Porsche has literally moved forward and unveiled a mid-engined 911 RSR racecar primed to seize victory back from new turbocharged rivals in the Le Mans 24 Hours GT category.
The German brand states that its “all-out newly developed GT racer … makes full use of the breadth of the Le Mans 24 Hours GT regulations” and that includes “the ultra-modern, flat-six unit positioned in front of the rear axle.”
“While retaining the typical 911 design, this is the biggest evolution by now in the history of our top GT model,” admits head of Porsche Motorsport, Dr Frank-Steffen Walliser.
The 4.0-litre atmo unit gets direct injection and up to 375kW (depending on the restrictor), and shifting it forwards allowed Porsche to install a “particularly large” rear diffuser and a rear wing borrowed from the Le Mans LMP1 top-category-winning 919 Hybrid.
Porsche claims all components have been “designed from scratch” including the engine, (mostly carbonfibre) body structure, aerodynamics, adjustable double-wishbone front and rear suspension, and six-speed sequential transmission (with steering wheel shift paddles and three-disc carbon race clutch leading power to 310mm-wide Michelin rear slicks).

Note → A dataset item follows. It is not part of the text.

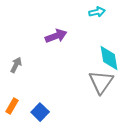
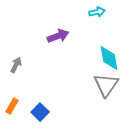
purple arrow: moved 2 px right
gray triangle: moved 5 px right, 3 px down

Four-wheel electro-hydraulic steering features and, in a sign of the times, the RSR even gets a radar-based collision warning system so that “even in the dark, the faster LMP prototypes are detected early enough and misunderstandings can be avoided.”
The 1243kg single-seat racecar conforms to Le Mans Grand Touring Endurance (LM-GTE) specifications, which has recently seen a rise in new turbocharged competitors such as the 3.5-litre Ford GT and the 3.9-litre Ferrari 488 GTE replacement for the 458 Italia GT2.
Although Porsche last won the LM-GTE Pro class at the 2013 Le Mans, was pushed to third the following year, fifth last year, and seventh this year behind the Ford GT (first place) and 488 GTE (second), the company is clear about sticking to natural aspiration.
“For the 911 RSR, we deliberately focused on a particularly modern and light normally-aspirated engine, as this gave our engineers immense latitude in developing the vehicle,” claims Dr Walliser.
“Apart from that, in principle, the LM-GTE regulations stipulate the absolute equality of various drive concepts, as the torque characteristics of turbo and normally aspirated engines are aligned.”
Porsche is no doubt hoping the mid-engined 911 RSR is its GT championship comeback kid – and follows the 2015/16 LMP1 class wins of the 919 Hybrid – when its two factory entries start racing in 2017. It claims the latest racecar has covered 35,000km in testing, more than any other Porsche GT model.
The 911 RSR’s global race debut won’t be at Le Mans or even in European racing, however, but rather the American Weathertech SportsCar Championship in the season opener in Daytona on January 28 next year.